- Born: October 16, 1998 (age 27) New Jersey, U.S.
- Occupations: Content creator; podcaster; activist; makeup artist;

Instagram information
- Page: mattxiv;
- Followers: 2.4 million

YouTube information
- Channel: @mattbernstein1;
- Subscribers: 454 thousand

= Matt Bernstein (internet personality) =

American makeup artist and activist (born 1998)

Matthew Bernstein (born October 16, 1998) is an American content creator, makeup artist, and activist. Bernstein became an internet celebrity because of his (Note: Bernstein uses both he/him and they/them pronouns. This article uses he/him for consistency.) social media posts, which largely consist of infographics and photographs of makeup looks that comment on social and political issues, mainly those that affect the LGBTQ+ community. He hosts the podcast A Bit Fruity with Matt Bernstein.

== Early and personal life ==
Bernstein was born on October 16, 1998, and grew up in Westfield, New Jersey, suburb of New York City. He was raised Jewish. He attended Westfield High School and New York University Tisch School of the Arts.

Bernstein is gay, which he realized at the age of ten. He did not come out until he was fifteen, due to fears relating to his family’s opinions and religion. However, his parents were ultimately accepting, and he has a good relationship with them. Bernstein is an anti-Zionist, citing the state of Israel's ethnoreligious hierarchy which excludes Palestinians.

== Career ==
Bernstein won PinkNews’ Influencer of the Year award in 2022 and was recognized on the Out100 list in 2024.

=== Social media ===
Bernstein began experimenting with makeup soon after coming out at age 15, first only using Wite-Out to paint his nails before eventually exploring eye shadow and eyeliner. Prompted by the 2016 United States presidential election of Donald Trump, Bernstein began to photograph himself wearing makeup and body art that highlighted issues affecting the LGBTQ+ community. Featured on his face, arms, or chest, Bernstein’s art often included bright and rainbow colors combined with bold-lettered text that highlights LGBTQ+ issues. He posted these photos on Instagram under the handle @mattxiv; he has used the platform since 2012 to promote his freelance photography.

In late 2021, Bernstein's Instagram content shifted toward collage-style infographics discussing current events and political issues. During the Gaza war, Bernstein has posted pro-Palestine content on his social media leading to backlash from some pro-Israel organizations and influencers. Bernstein's social media content has been shared by celebrities including Demi Lovato and Lili Reinhart. In September 2025, Ariana Grande shared one of his posts asking pro-Donald Trump voters if their lives had improved since Trump took office. The White House released a statement directly addressing Grande and defending Trump.

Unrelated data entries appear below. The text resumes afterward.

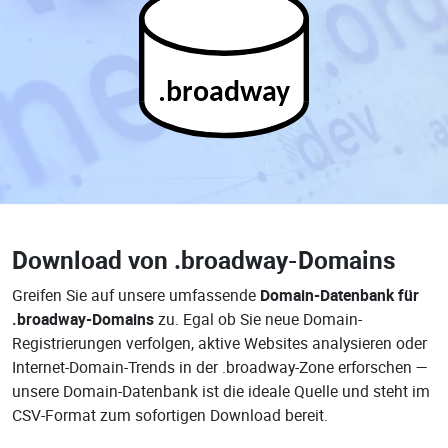
.broadway
Download von
.broadway-Domains
Greifen Sie auf unsere umfassende
Domain-Datenbank für
.broadway-Domains
zu. Egal ob Sie neue Domain-
Registrierungen verfolgen, aktive Websites analysieren oder
Internet-Domain-Trends in der .broadway-Zone erforschen —
unsere Domain-Datenbank ist die ideale Quelle und steht im
CSV-Format zum sofortigen Download bereit.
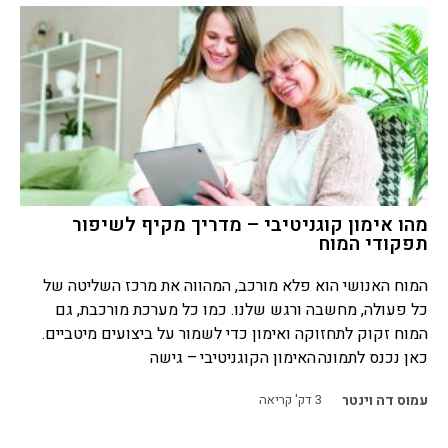
מהו אימון קוגניטיבי – מדריך מקיף לשיפור
תפקודי המוח
המוח האנושי הוא פלא מורכב, המהווה את מרכז השליטה של
כל פעולה, מחשבה ורגש שלנו. כמו כל מערכת מורכבת, גם
המוח זקוק לתחזוקה ואימון כדי לשמור על ביצועים מיטביים.
כאן נכנס לתמונה האימון הקוגניטיבי – גישה
עמוס דה וינטר
3
דק' קריאה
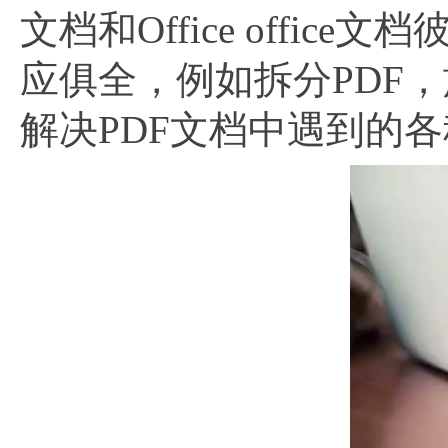
文档和Office off
应俱全，例如拆分PDF
解决PDF文档中遇到的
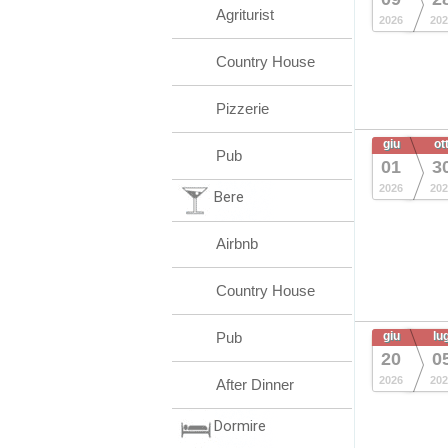
Agriturist
2026
202
Country House
Pizzerie
giu
ot
Pub
01
3
2026
202
Bere
Airbnb
Country House
Pub
giu
lu
20
0
2026
202
After Dinner
Dormire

In 2025, Bernstein endorsed Zohran Mamdani as candidate for New York City mayor and featured him on his Instagram account.

=== Podcast ===
In 2023, Bernstein started a podcast called A Bit Fruity with Matt Bernstein, discussing internet culture and left wing politics. Bernstein's podcast has featured several collaborations with LGBT creators such as Vivian Wilson, ContraPoints and Kat Blaque. Journalists Taylor Lorenz and Kat Tenbarge are his most frequent collaborators. He also interviewed Yona Roseman, a trans Israeli woman, about her refusal of mandatory service in the Israel Defense Forces.

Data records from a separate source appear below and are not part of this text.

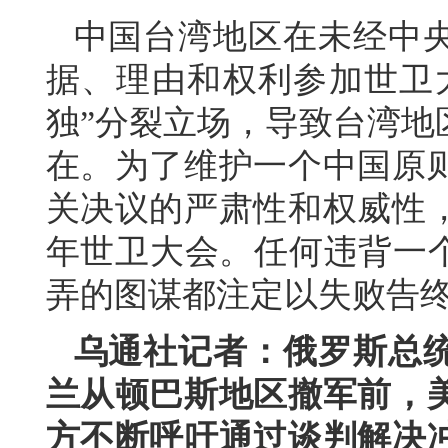
中国台湾地区在未经中
据、理由和权利参加世卫
独”分裂立场，导致台湾地
在。为了维护一个中国原
关决议的严肃性和权威性
年世卫大会。任何违背一个
弄的图谋都注定以失败告
乌通社记者：俄罗斯总
兰从顿巴斯地区撤军前，
方不断呼吁通过谈判解决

In 2026, Bernstein and Emma Vigeland held an interview with Michigan Senate candidate Mallory McMorrow, in which McMorrow defended US support for the Iron Dome during the Gaza war. After McMorrow said, "I don't think anybody should live in fear of being bombed or killed," Vigeland sarcastically asked whether Palestinians should have their own Iron Dome, and McMorrow replied that the idea was worth discussing.

=== Other appearances ===
Bernstein appeared in Reclaim the Flag (2025), a documentary created by Alexis Bittar about LGBTQ people's views of the American flag.

== Style ==
Bernstein's social media posts comment on topics related to current events, left-wing politics, LGBTQ rights, and internet culture. His collage-style posts usually consist of several slides with text and graphics atop a blue and pink gradient background. Many posts include Bernstein's opinions on news and discussions of his personal identity. He told Teen Vogue in 2024: "[I like to] be very clear about my feelings… and explain exactly why I have those feelings… and not pretend that I’m some unbiased arbiter of information — because those don’t exist."